PROBLEM DETAILS: Your answer must be the records below repeated word for word, with no pictures in it.

INPUT:
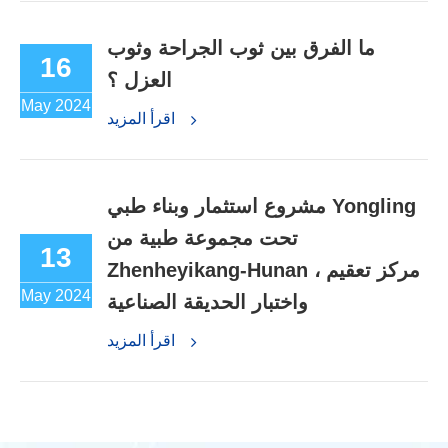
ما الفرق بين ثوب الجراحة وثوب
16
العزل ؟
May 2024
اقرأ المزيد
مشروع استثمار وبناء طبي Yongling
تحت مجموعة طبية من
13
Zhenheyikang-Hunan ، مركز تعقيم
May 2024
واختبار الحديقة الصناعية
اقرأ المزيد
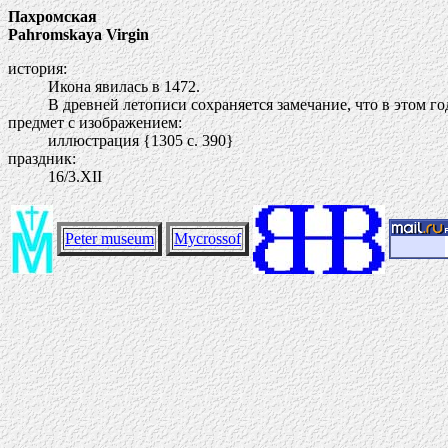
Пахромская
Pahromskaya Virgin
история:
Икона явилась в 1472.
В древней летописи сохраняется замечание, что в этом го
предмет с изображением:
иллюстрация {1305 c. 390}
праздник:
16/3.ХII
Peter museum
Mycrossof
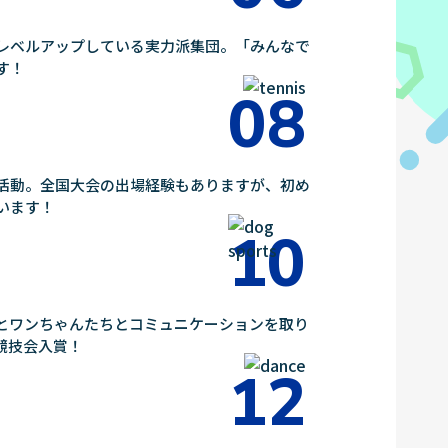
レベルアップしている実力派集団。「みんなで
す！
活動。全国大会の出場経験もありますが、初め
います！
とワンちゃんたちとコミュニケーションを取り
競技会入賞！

RESULT FOR THIS TASK:
ما الفرق بين ثوب الجراحة وثوب
16
العزل ؟
May 2024
اقرأ المزيد
مشروع استثمار وبناء طبي Yongling
تحت مجموعة طبية من
13
Zhenheyikang-Hunan ، مركز تعقيم
May 2024
واختبار الحديقة الصناعية
اقرأ المزيد
Пахромская
Pahromskaya Virgin
история:
Икона явилась в 1472.
В древней летописи сохраняется замечание, что в этом го
предмет с изображением:
иллюстрация {1305 c. 390}
праздник:
16/3.ХII
Peter museum
Mycrossof
レベルアップしている実力派集団。「みんなで
す！
活動。全国大会の出場経験もありますが、初め
います！
とワンちゃんたちとコミュニケーションを取り
競技会入賞！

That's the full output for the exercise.